[OPE-L:4663] Re: David Yaffe on Ricardo and Marx

From: paul bullock (paulbullock@ebms-ltd.in2home.co.uk)
Date: Sun Dec 10 2000 - 12:20:46 EST

Dear Paul Z

All I know of this is that NI I Ziber or Sieber (both spellings appear in
variors references to the man),  1844-1888 was an economic 'publicist',
witing for radical liberal  magazines , popularising marx;'s works.  The key
work that he wrote ' David ricardo and Karl Marx in their socio economic
investigations'  st Petersberg 1885, and found also in his CW's 2 vols 1900.
He had translated David Ricardo's works  by 1882  and I believe these
translations contained summaries of Marx's views.  Remember Russian was the
FIRST language into which capital was translated after the German ed. in
1872 and  its success in Russia was great and immediate.  Marx started
studying Russian seriously in 1870, so he was able to follow the  debate
after publication.. (remember the addendum to the second ed of Capital
relating to Danielson's review).

Lenin was born in1870. He did not have (own) a copy of Siebers 'David
Ricardo...' until at least after December 1897 ( when he was in exile at
Shushenskoye). However he uses it approvingly in writing various pieces at
that time... ( and I cannot find reference to any other work of Seibers in
Lenin)  which incidentally might interest some of those involved in the
current discussions here on line. eg  Lenins Characteristics of Economic
Romanticism., and  On the Market Question. Unfortunately I don't have
Russian so can't help... so I can't assess the notion that marx 'followed'
Ricardo . We all know that the questions asked by Ricado were reformulated
by Marx... is this 'following'... I don't really understand your question.
Clearly both Lenin and Marx appreciated Seiber's work , but this doesn't
make either of them a Ricardian. ... perhaps you could tell us what the
meaning of 'followed' was in that context, your question is  very

this leads me to Jerry's question to me about fundamentalism. I use the term
because I think the theory Marx developed stands, and by its nature can
itself be applied to explain the development of capitalism.
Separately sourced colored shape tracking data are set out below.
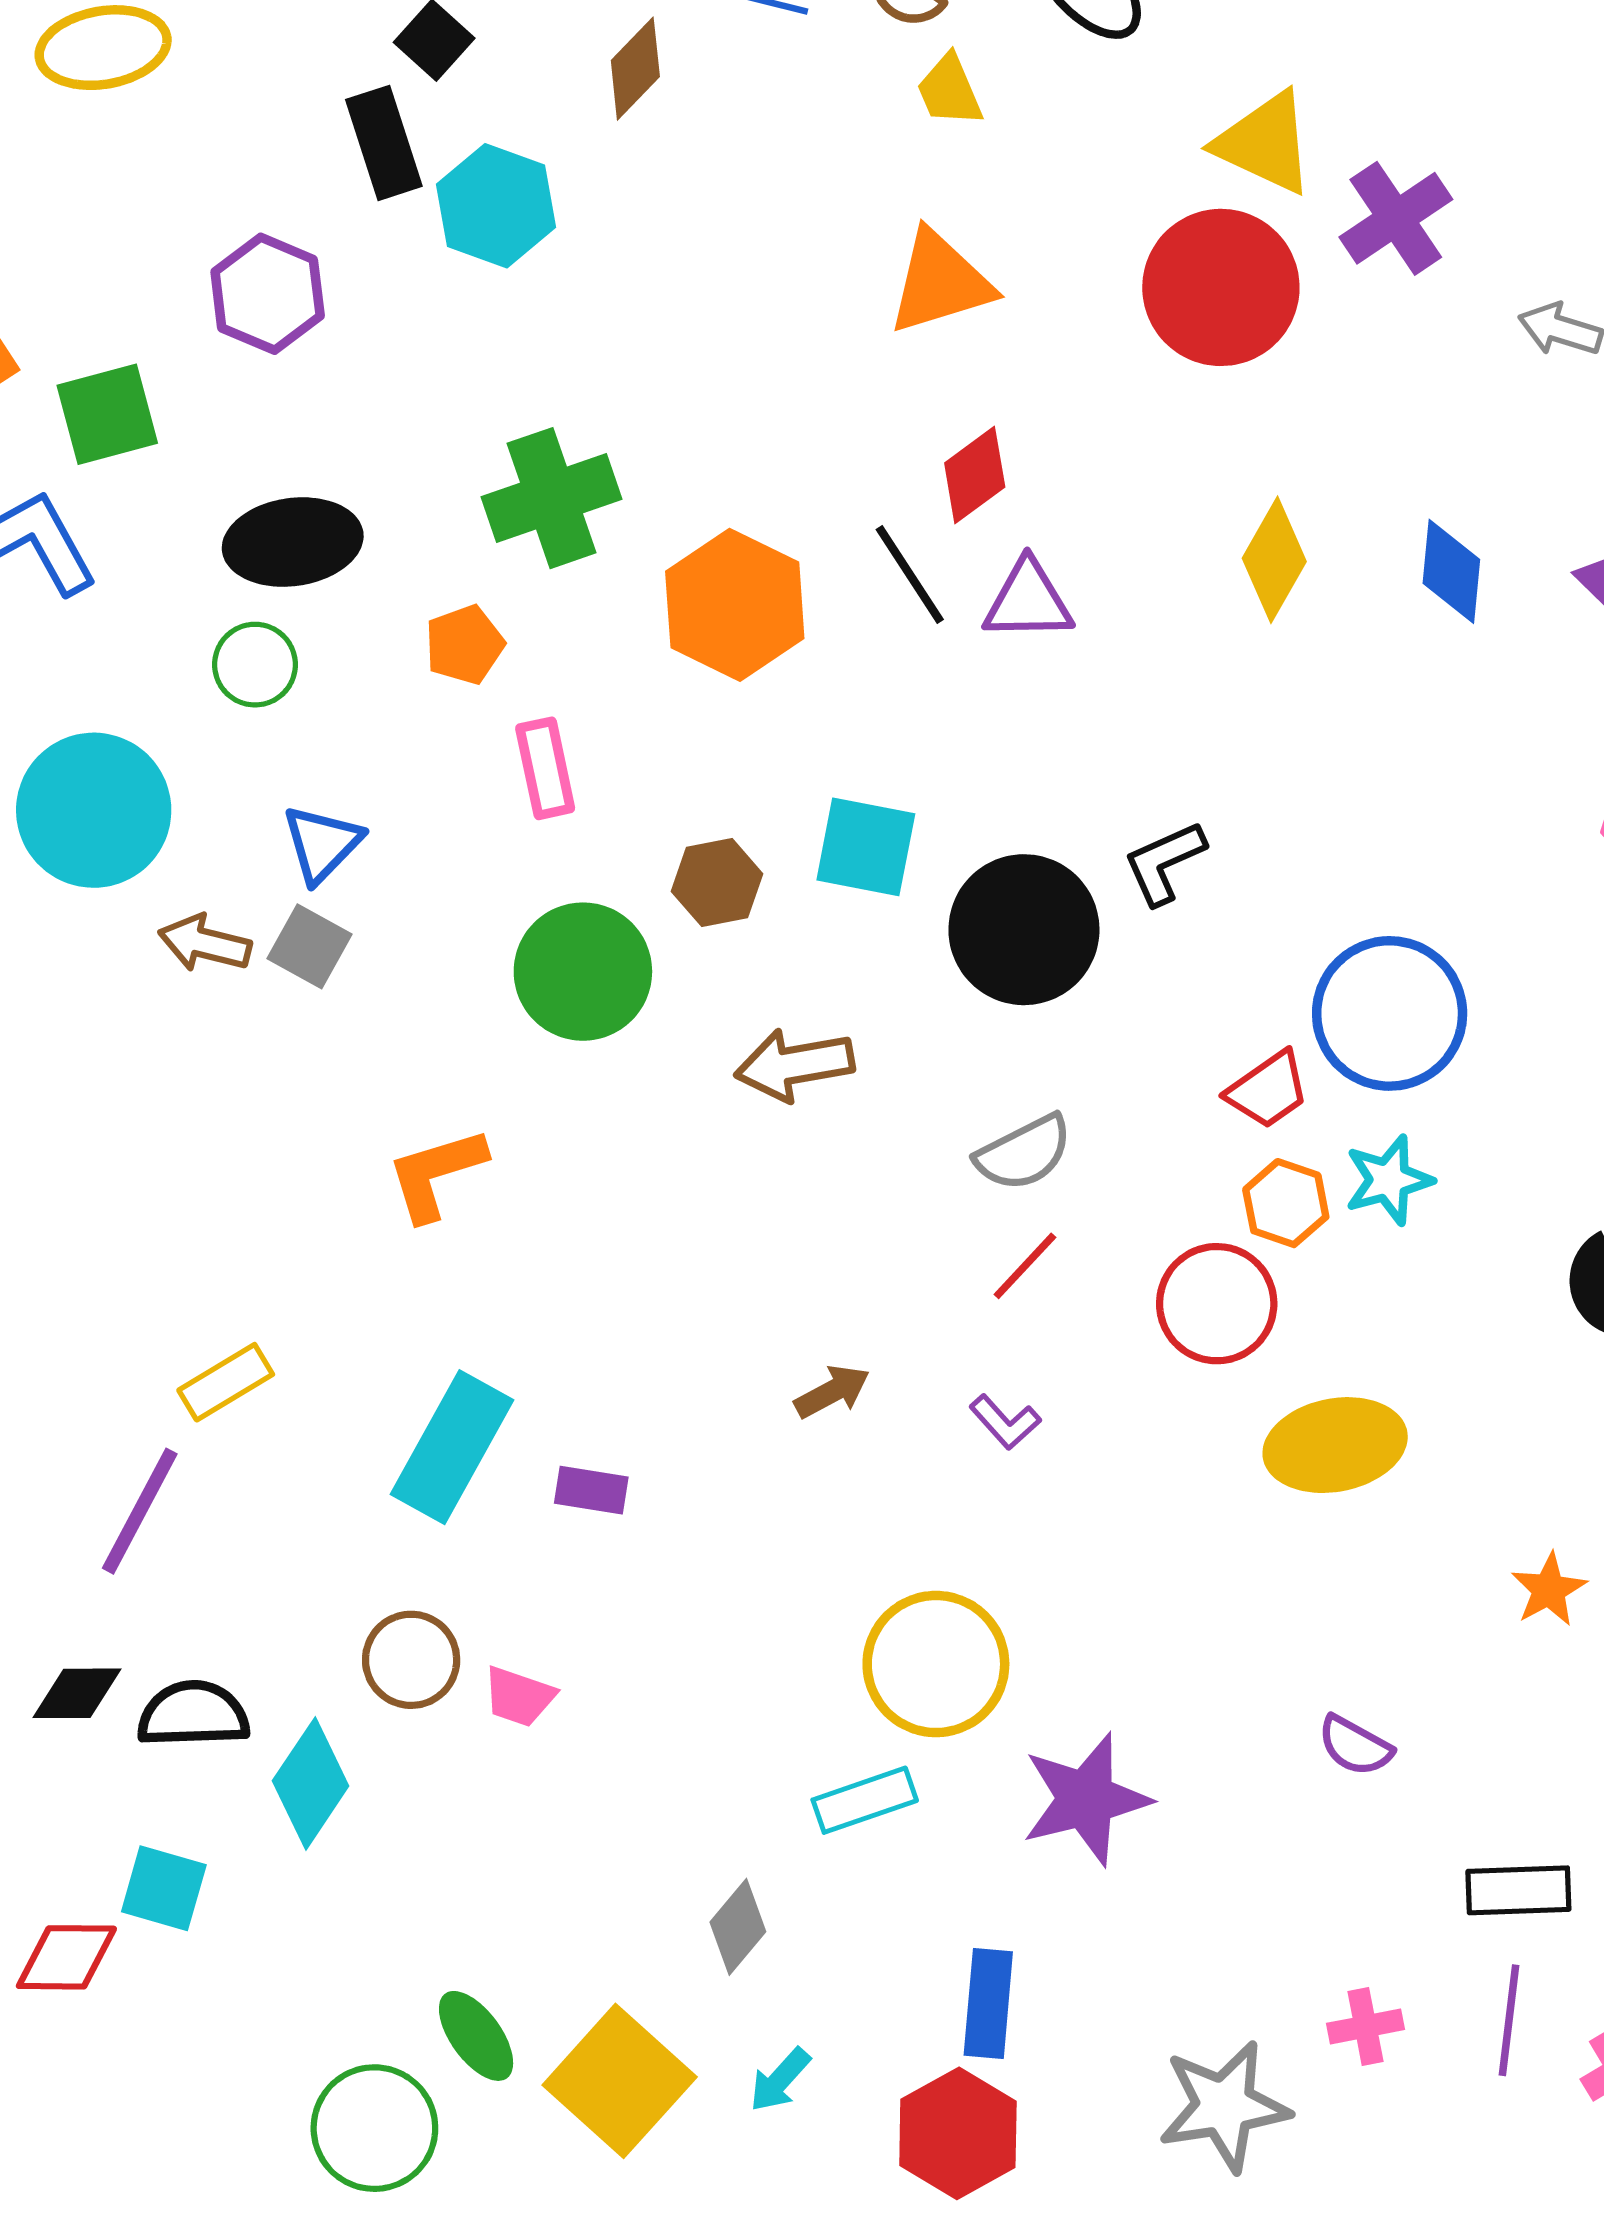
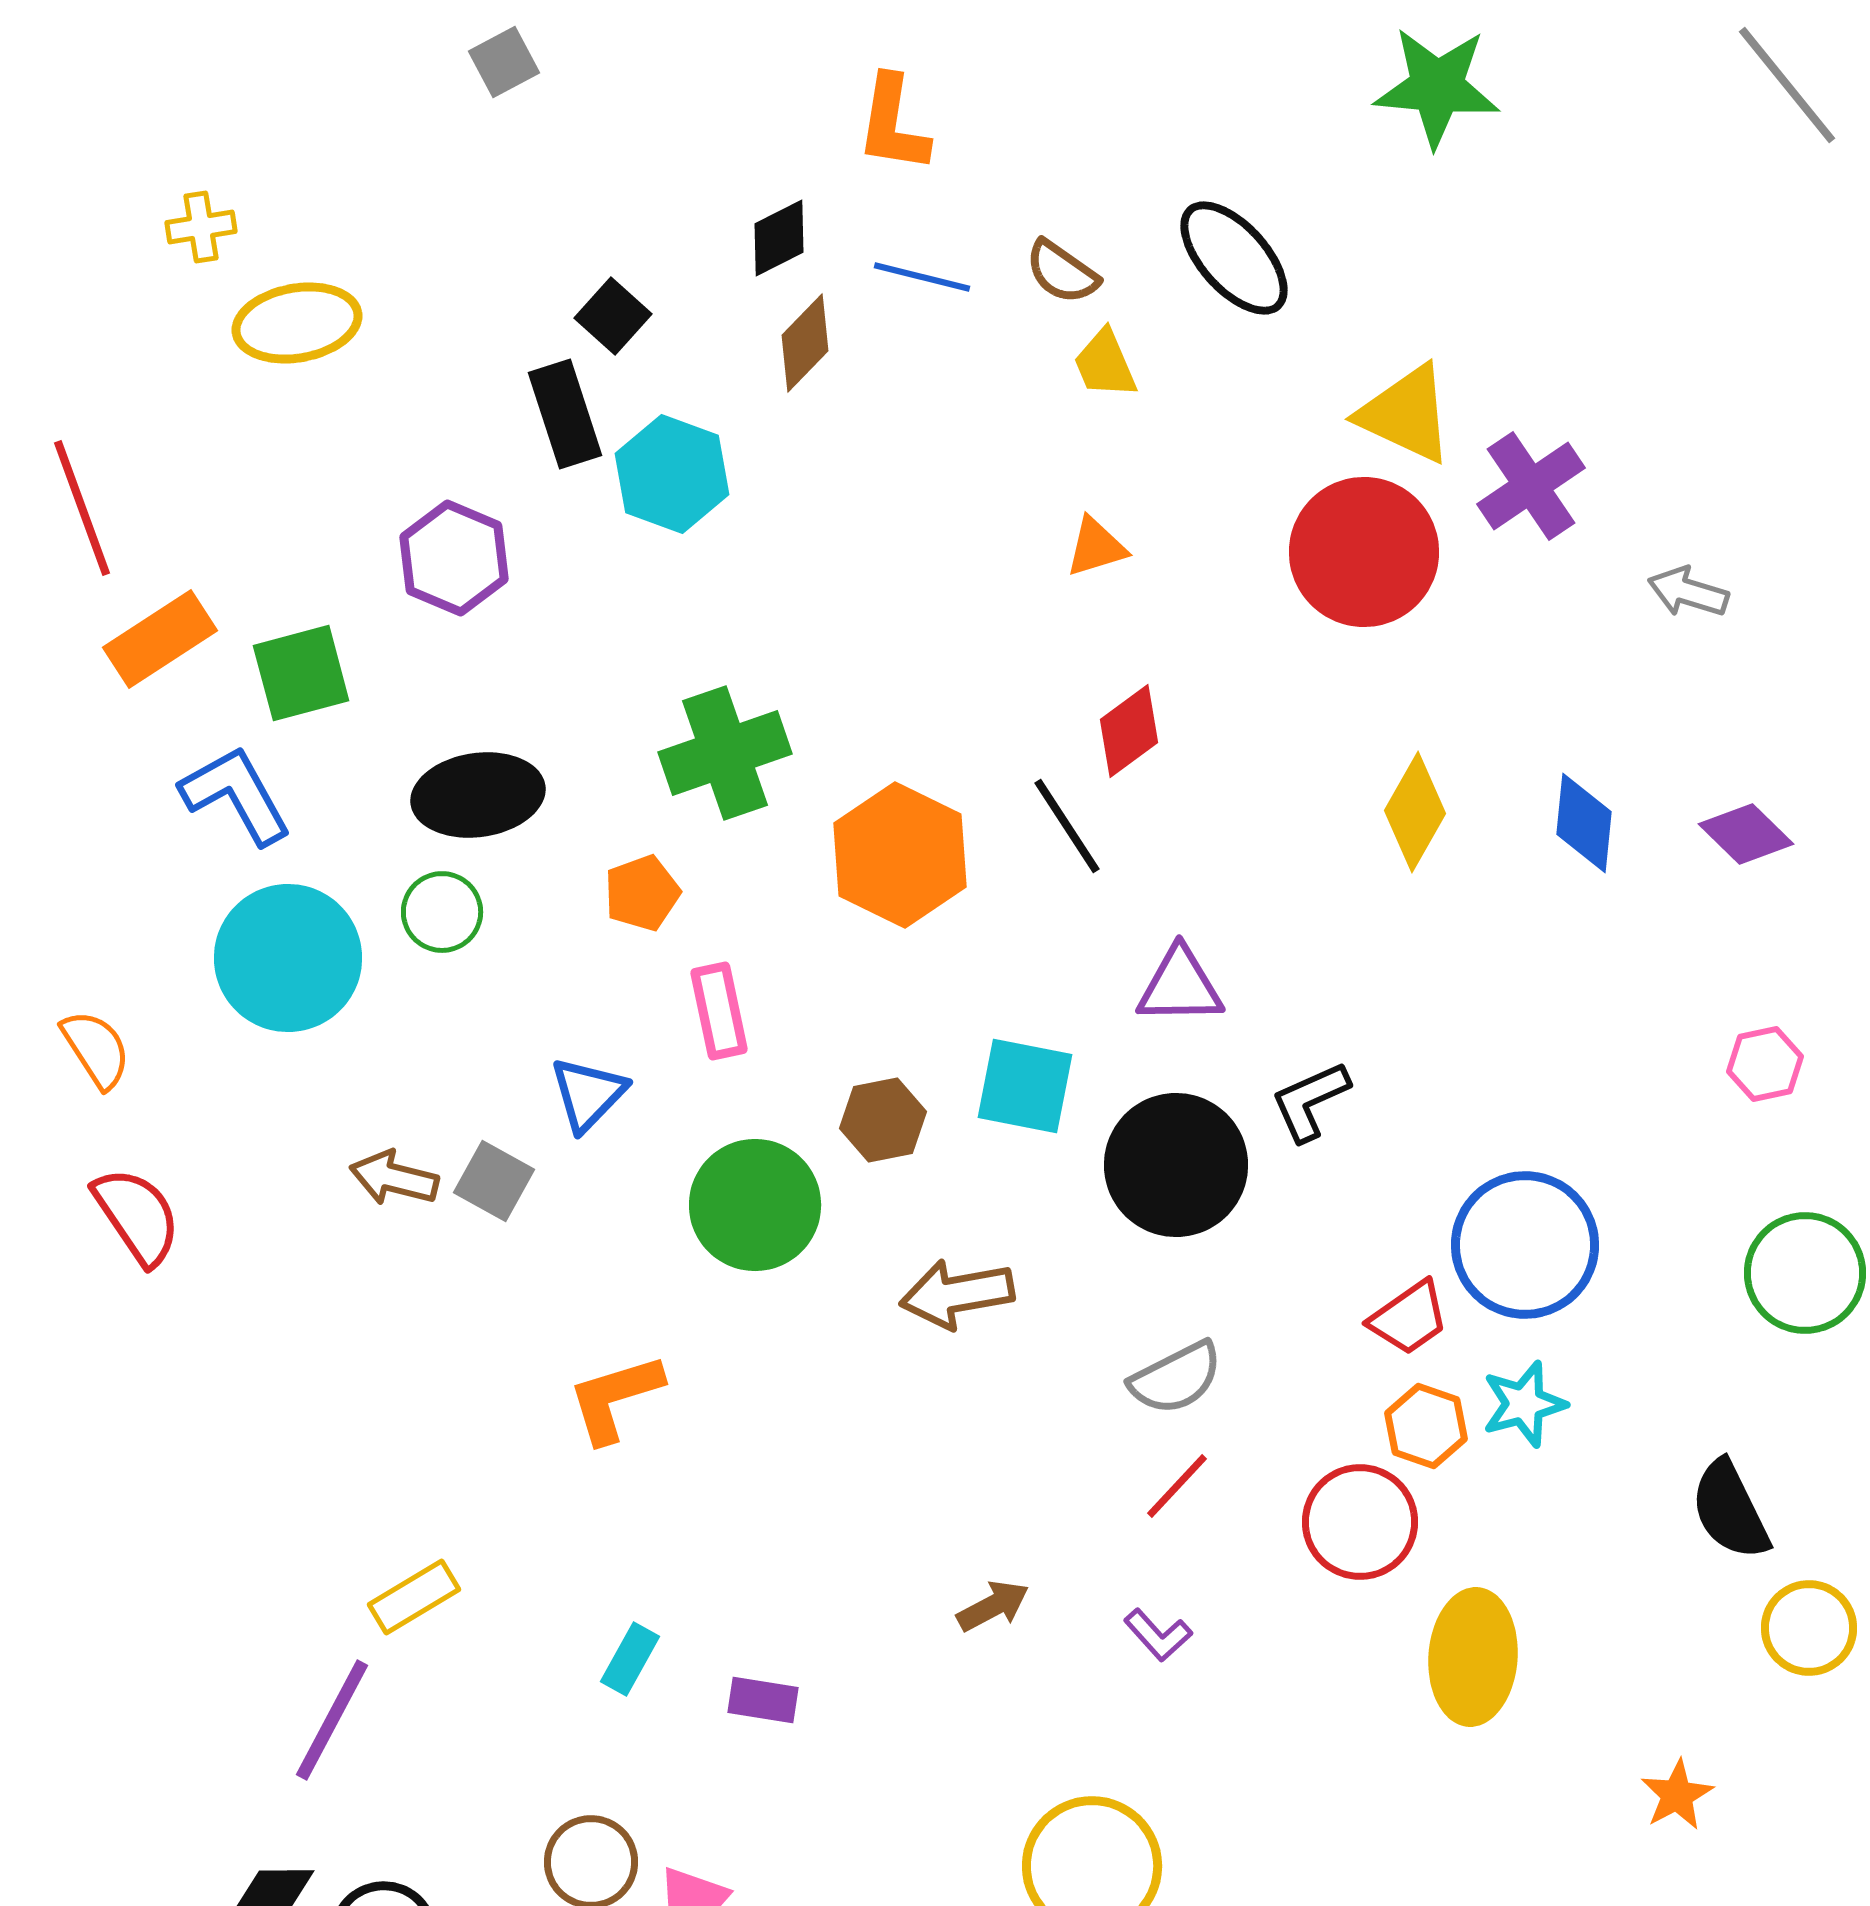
orange triangle: (940, 282) -> (1096, 547), size x0.6
purple triangle: (1028, 601) -> (1180, 986), moved
cyan circle: (94, 810) -> (288, 958), moved
blue triangle: (322, 844) -> (588, 1094), moved
yellow ellipse: (1335, 1445) -> (1473, 1657), turned -75
cyan rectangle: (452, 1447) -> (630, 1659), size x0.5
I did not say
Marx had answered  all the concrete questions facing him... only that he
felt that he had built an approach, and answered so many key questions that
there was quite enough to go on! Fundamentalism... again in my sense
requires  scientific application and development, but when so many academics
in Universities spend so much of their time picking holes in Marx where
there are none, one can either say one is for him, or as Marx said at one
stage,  one isn't ( that sort of) Marxist. In any case ther term orthodox
was thrown at us when we were taking up the Neo Ricardians (actually oftern
Smithians in many regards), so we took it up and said OK... Lenin did the
same of course (although i hasted to add that no comparison is at al
intended!!! ).

Jerry - The 30,000 words I was refering to was the length of   'The Crisis
and the Post war Boom'... did you read it?

Paul Blk

-----Original Message-----
From: Paul Zarembka <zarembka@acsu.buffalo.edu>
To: ope-l@galaxy.csuchico.edu <ope-l@galaxy.csuchico.edu>
Date: 06 December 2000 17:27
Subject: [OPE-L:4622] David Yaffe on Ricardo and Marx

>How do you reconcile the fact that Marx has a high regard for the work of
>N. Sieber (who wrote a book published in Russian in 1871 which Marx read
>and recommended highly; he also wrote articles in the 1870s on Marx's
>theories) even as Sieber explicitly wrote (and Marx read) that Marx was
>following in Ricardo's footsteps?  In other words, if Sieber was wrong,
>why did Marx praise Sieber's work and why didn't Marx correct Sieber?
>Paul Z.
>Paul Zarembka, editor, RESEARCH IN POLITICAL ECONOMY at
>********************** http://ourworld.compuserve.com/homepages/PZarembka
>On 6 Dec 2000, Jerry Levy wrote:
>> The inventor of the velocitometer, David Yaffe, has joined OPE-L.
>> Of course, David Y is known to many on this list for other
accomplishments as
>> well (see below).
>> ...
>> He provides us with the following (controversial?)introduction:
>> ...
>> Yet it was just at that time that many of the fundamental propositions
>> developed by Marx in his critique of political economy were being
>> challenged by a group of people in the CSE. They saw themselves as
>> non-dogmatic and creative 'critics' of Marx and believed they were
>> developing Marx's theoretical insights. We saw them quite differently. We
>> argued that they were not simply 'revising' Marx but rejecting the
>> scientific basis of his work. They represented a 'new' bourgeois school
>> thought - actually an old recurring one - located in the Ricardian
>> tradition of political economy. Their views would inevitably undermine
>> revolutionary conclusions contained in Marx's work. That is why we, as
>> 'orthodox' Marxists (they called us 'fundamentalists') vigorously opposed
>> the neo-Ricardians in all forums of the CSE.